Diving is an aquatic sport utilizing springboards (or diving boards) and swimming costumes to perform dives – often somersaults and twists – in order to score points. A diving competition typically has five to seven judges who score each dive out of ten for scoring purposes; FINA serves as the global governing body of aquatic sports such as swimming, synchronized swimming and water polo as a global governing body for these disciplines as well.

Scuba diving can help boost mental health in numerous ways. From facing fears to experiencing marine life up close and personal, scuba diving offers the perfect way to connect with Mother Nature while making you feel calmer and happier than ever.

Physically, diving provides an incredible workout for legs and core muscles. Additionally, diving helps develop flexibility, balance, and endurance if done regularly at different dive locations. Carrying heavy equipment works specific muscles while the resistance of water swimming helps strengthen both leg and core muscles simultaneously. Breathing techniques used in diving – slow controlled and regular breathing patterns – can also help achieve peace of mind by helping reduce stress levels.

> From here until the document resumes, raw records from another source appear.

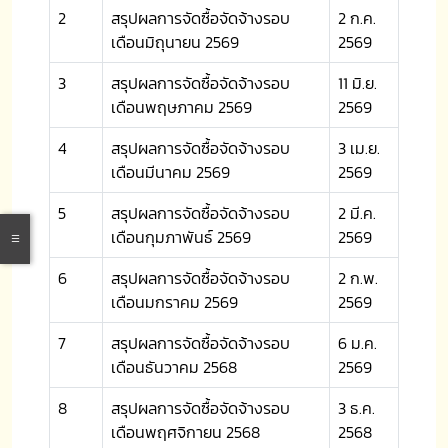
2
สรุปผลการจัดซื้อจัดจ้างรอบ
2 ก.ค.
เดือนมิถุนายน 2569
2569
3
สรุปผลการจัดซื้อจัดจ้างรอบ
11 มิ.ย.
เดือนพฤษภาคม 2569
2569
4
สรุปผลการจัดซื้อจัดจ้างรอบ
3 เม.ย.
เดือนมีนาคม 2569
2569
5
สรุปผลการจัดซื้อจัดจ้างรอบ
2 มี.ค.
เดือนกุมภาพันธ์ 2569
2569
6
สรุปผลการจัดซื้อจัดจ้างรอบ
2 ก.พ.
เดือนมกราคม 2569
2569
7
สรุปผลการจัดซื้อจัดจ้างรอบ
6 ม.ค.
เดือนธันวาคม 2568
2569
8
สรุปผลการจัดซื้อจัดจ้างรอบ
3 ธ.ค.
เดือนพฤศจิกายน 2568
2568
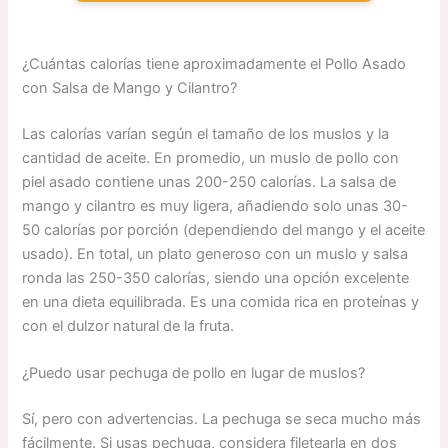
¿Cuántas calorías tiene aproximadamente el Pollo Asado
con Salsa de Mango y Cilantro?
Las calorías varían según el tamaño de los muslos y la
cantidad de aceite. En promedio, un muslo de pollo con
piel asado contiene unas 200-250 calorías. La salsa de
mango y cilantro es muy ligera, añadiendo solo unas 30-
50 calorías por porción (dependiendo del mango y el aceite
usado). En total, un plato generoso con un muslo y salsa
ronda las 250-350 calorías, siendo una opción excelente
en una dieta equilibrada. Es una comida rica en proteínas y
con el dulzor natural de la fruta.
¿Puedo usar pechuga de pollo en lugar de muslos?
Sí, pero con advertencias. La pechuga se seca mucho más
fácilmente. Si usas pechuga, considera filetearla en dos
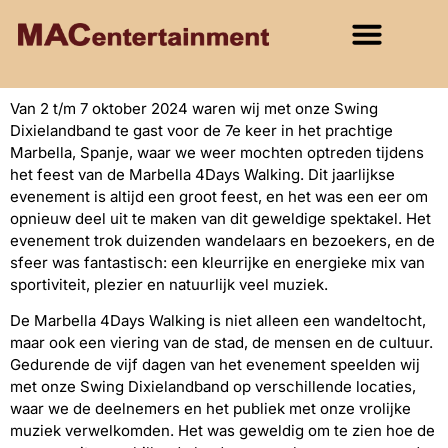
Van 2 t/m 7 oktober 2024 waren wij met onze Swing
Dixielandband te gast voor de 7e keer in het prachtige
Marbella, Spanje, waar we weer mochten optreden tijdens
het feest van de Marbella 4Days Walking. Dit jaarlijkse
evenement is altijd een groot feest, en het was een eer om
opnieuw deel uit te maken van dit geweldige spektakel. Het
evenement trok duizenden wandelaars en bezoekers, en de
sfeer was fantastisch: een kleurrijke en energieke mix van
sportiviteit, plezier en natuurlijk veel muziek.
De Marbella 4Days Walking is niet alleen een wandeltocht,
maar ook een viering van de stad, de mensen en de cultuur.
Gedurende de vijf dagen van het evenement speelden wij
met onze Swing Dixielandband op verschillende locaties,
waar we de deelnemers en het publiek met onze vrolijke
muziek verwelkomden. Het was geweldig om te zien hoe de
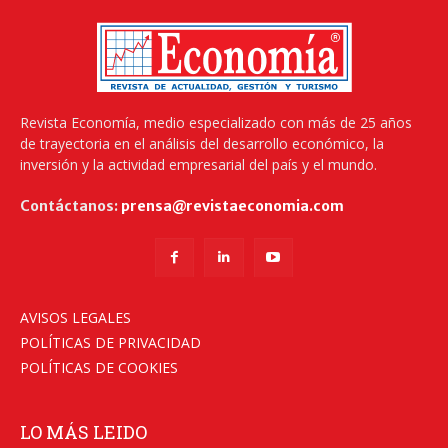
Revista Economía, medio especializado con más de 25 años
de trayectoria en el análisis del desarrollo económico, la
inversión y la actividad empresarial del país y el mundo.
Contáctanos:
prensa@revistaeconomia.com
AVISOS LEGALES
POLÍTICAS DE PRIVACIDAD
POLÍTICAS DE COOKIES
LO MÁS LEIDO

When diving from a springboard, begin by crouching close to the edge and moving into position with arms by your sides and hands directed toward the water. Once comfortable with this technique, try jumping off standing position.

Diver performance is measured against various criteria, including starting position, approach and takeoff speeds; dive execution itself; as well as various categories like high diving dive and 3m springboard dives. A maximum score out of ten may be awarded to any particular dive.

Diving is a highly social sport with an established community both locally and internationally. Therefore, starting your diving course locally rather than in an unfamiliar location where there won’t be a support network is ideal in order to quickly master skills and build confidence.

Diving can generally be considered safe sport; however, there are risks involved. It’s essential that divers listen closely to their instructor and take proper care when handling diving equipment in order to stay safe underwater. Respect the underwater environment by paying attention to currents, marine life, potential hazards and depth limits when diving; staying within these boundaries could prevent injury from escalating too far below them; always listen carefully when diving at depth limits – this will ensure a pleasant diving experience! Listening closely will guarantee an enjoyable time diving!